Using some key demographic variables, such as the percentage of households with children, median income, median age, percentage of single family homes, and percentage of adults who bought “large” candy in last month (think king-sized bars, the most sought after of all of the candy), we mapped out the best areas to trick or treat in the Nashville area. While we only mapped one metropolitan area, this is applicable to where you live as well.

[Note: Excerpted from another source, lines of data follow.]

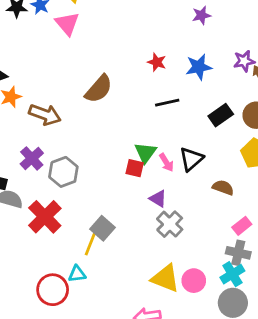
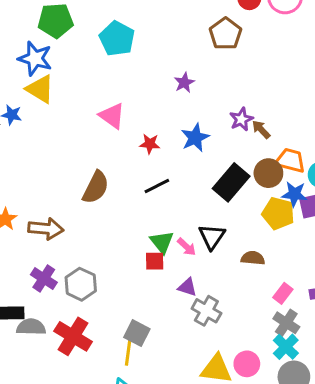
pink triangle: (67, 24) -> (112, 116), moved
black line: (167, 103) -> (157, 186), moved
black rectangle: (221, 115) -> (231, 182), size x1.4
gray cross: (238, 253) -> (286, 323), turned 35

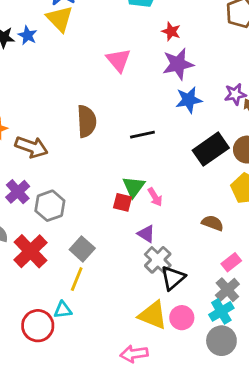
purple star: (184, 83) -> (178, 64), moved, size x1.6
red star: (150, 144) -> (171, 31), moved
brown semicircle: (96, 187) -> (87, 121), turned -44
black triangle: (212, 237) -> (173, 278), moved
gray square: (137, 333) -> (82, 249), moved

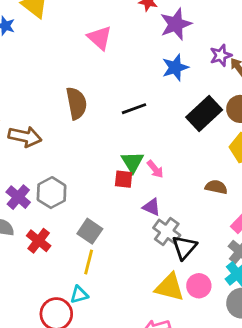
purple star: (178, 64) -> (176, 24), moved
purple cross: (18, 192) -> (18, 197), moved
red cross: (30, 251) -> (39, 241), size x0.7

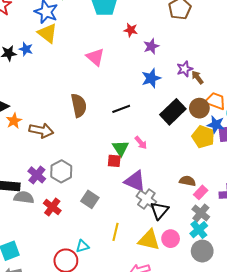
purple star: (176, 24) -> (151, 46), size x0.7
pink arrow: (155, 169) -> (141, 143), moved
brown semicircle: (216, 187) -> (188, 181), moved
purple triangle: (152, 207) -> (135, 181), size x1.6
yellow line: (89, 262) -> (116, 232), moved

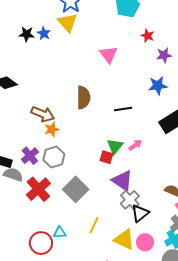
orange star: (14, 121) -> (52, 129), moved
pink arrow: (141, 143) -> (135, 145), turned -96
gray square: (90, 199) -> (76, 189), size x1.4
red cross: (52, 207) -> (38, 189), size x1.4

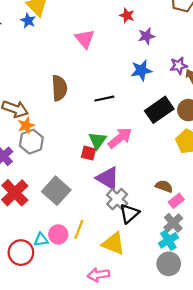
blue star: (44, 33) -> (28, 21), moved
pink arrow: (135, 145) -> (120, 138), size x1.6
gray hexagon: (54, 157) -> (31, 142), moved
pink circle: (145, 242) -> (58, 234), moved

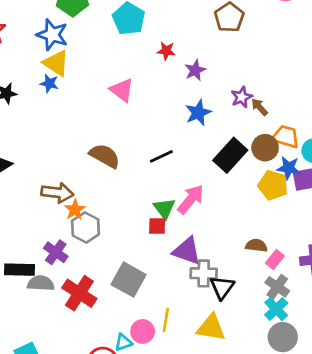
brown semicircle: (59, 88) -> (105, 156), turned -45
gray cross: (117, 199) -> (204, 273), turned -30

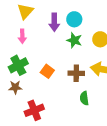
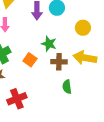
green star: (74, 40) -> (49, 44), moved

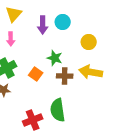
green semicircle: (67, 87) -> (58, 110), moved, size x1.6
red cross: (17, 99) -> (33, 120), moved

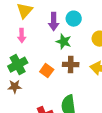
green star: (55, 58) -> (64, 42), moved
brown cross: (65, 76) -> (71, 65), moved

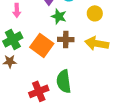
orange square: (47, 71) -> (42, 45), size x1.6

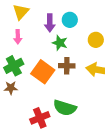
green semicircle: (64, 81) -> (65, 108), turned -65

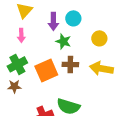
orange square: (43, 72) -> (46, 70), turned 30

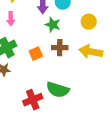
orange square: (46, 70) -> (36, 54), size x0.6

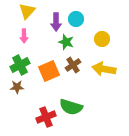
brown cross: (60, 48) -> (73, 65), turned -35
orange square: (36, 54) -> (49, 71), size x1.5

Let’s break down the groups:

Put this theory into a real example with my neighborhood in Fort Worth, Texas. Our 1930’s bungalow stands as a relic to our once streetcar suburb, which has been turned into new build McMansions over the last 2 decades. While you may see king-sized candy bars in your eyes, and think that this is the perfect place to take Sally and Johnny come All Hallows’ Eve, look again: what you do not see are any Halloween decorations. No tacky inflatables, not a cobweb covered bush in sight. For this, there is a simple explanation: we have very few children in our neighborhood under the age of 16. So, while my neighborhood checks off some of our critical boxes (large, single family homes with a higher than average income), it lacks a key element: percentage of homes with children. Now, if you drive one neighborhood over, you will find slightly more modest homes with yards full of skeletons and ghosts hanging from trees. In this neighborhood, nearly every house will hand out candy, and many will hand out larger candy bars, or more than one piece per child. On my street, I think that I am one of 3 houses that still hand out candy (which, by the way, are king-sized. I handsomely reward the children that actually make it to my street). Remember that the key to making this guide work is the entire picture.